Where the line containing "Comment venir ? (476, 935)" appears in the records below, begin there and repeat each line exactly through the final one, dropping all pictures.

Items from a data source
·····
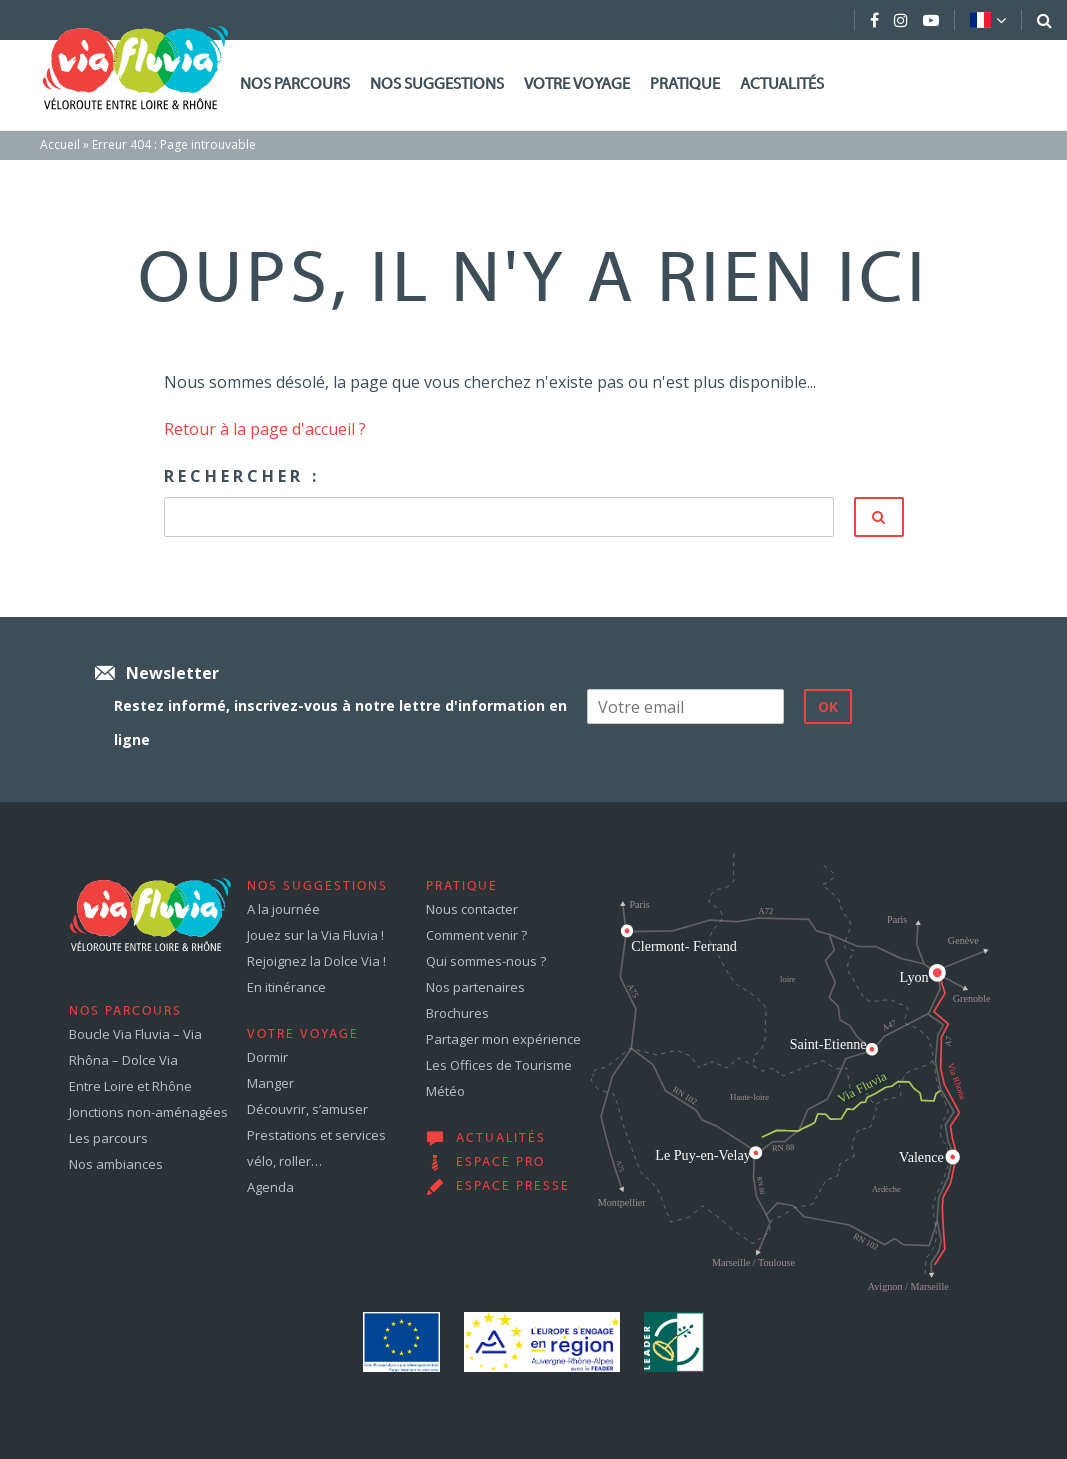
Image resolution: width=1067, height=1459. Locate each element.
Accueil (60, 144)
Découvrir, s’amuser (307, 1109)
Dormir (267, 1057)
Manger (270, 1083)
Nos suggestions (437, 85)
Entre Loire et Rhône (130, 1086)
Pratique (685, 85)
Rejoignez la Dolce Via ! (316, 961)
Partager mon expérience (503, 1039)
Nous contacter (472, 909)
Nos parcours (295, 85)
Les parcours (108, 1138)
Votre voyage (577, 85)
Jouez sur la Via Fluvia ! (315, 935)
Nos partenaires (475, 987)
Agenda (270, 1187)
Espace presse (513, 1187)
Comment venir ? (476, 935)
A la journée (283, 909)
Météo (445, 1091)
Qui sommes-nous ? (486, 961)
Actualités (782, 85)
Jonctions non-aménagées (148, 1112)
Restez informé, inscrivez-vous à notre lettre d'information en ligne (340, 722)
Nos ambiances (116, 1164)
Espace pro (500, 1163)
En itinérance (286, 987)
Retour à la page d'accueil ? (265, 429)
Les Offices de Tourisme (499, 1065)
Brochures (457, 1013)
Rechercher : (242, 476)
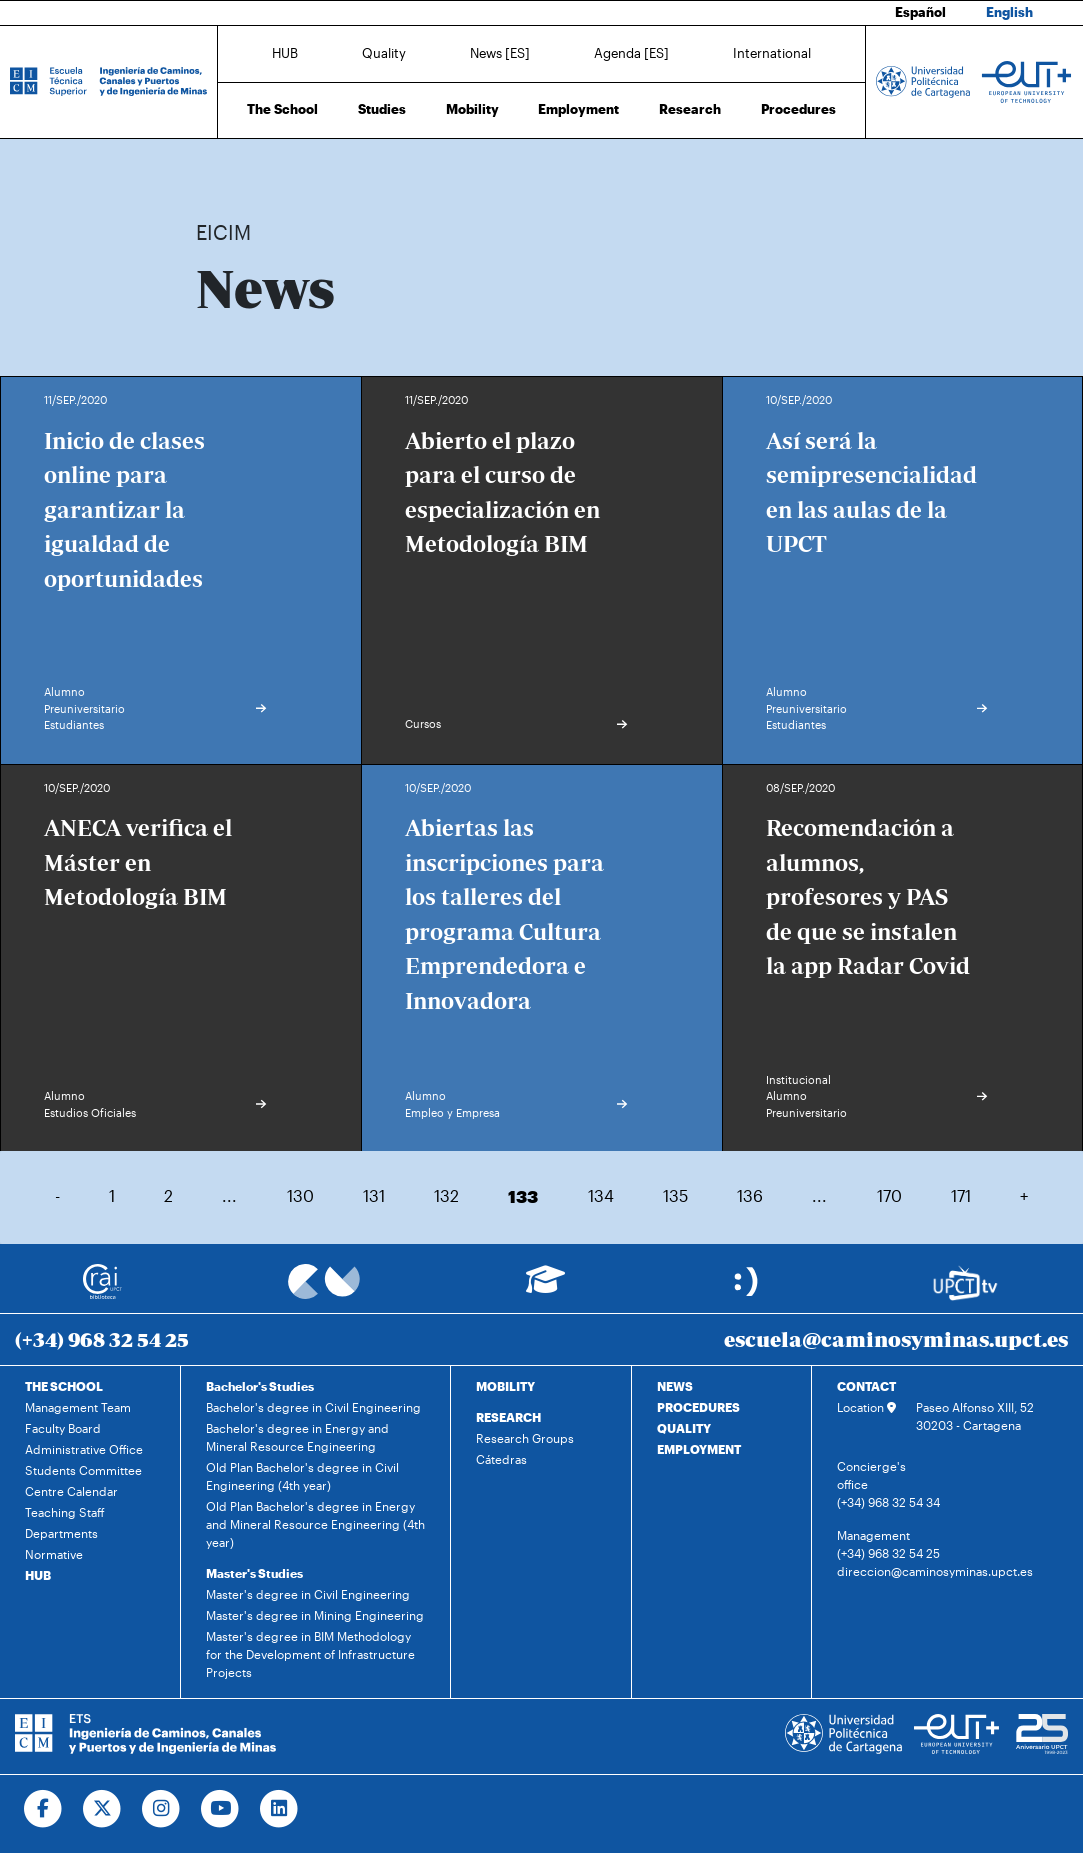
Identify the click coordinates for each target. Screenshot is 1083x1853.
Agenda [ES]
·····
• Response to the task
Comment venir ? (476, 935)
A la journée (283, 909)
Météo (445, 1091)
Qui sommes-nous ? (486, 961)
Actualités (782, 85)
Jonctions non-aménagées (148, 1112)
Restez informé, inscrivez-vous à notre lettre d'information en ligne (340, 722)
Nos ambiances (116, 1164)
Espace pro (500, 1163)
En itinérance (286, 987)
Retour à la page d'accueil ? (265, 429)
Les Offices de Tourisme (499, 1065)
Brochures (457, 1013)
Rechercher : (242, 476)
Identify the click coordinates for each target. Screenshot is 1083x1853.
Agenda [ES]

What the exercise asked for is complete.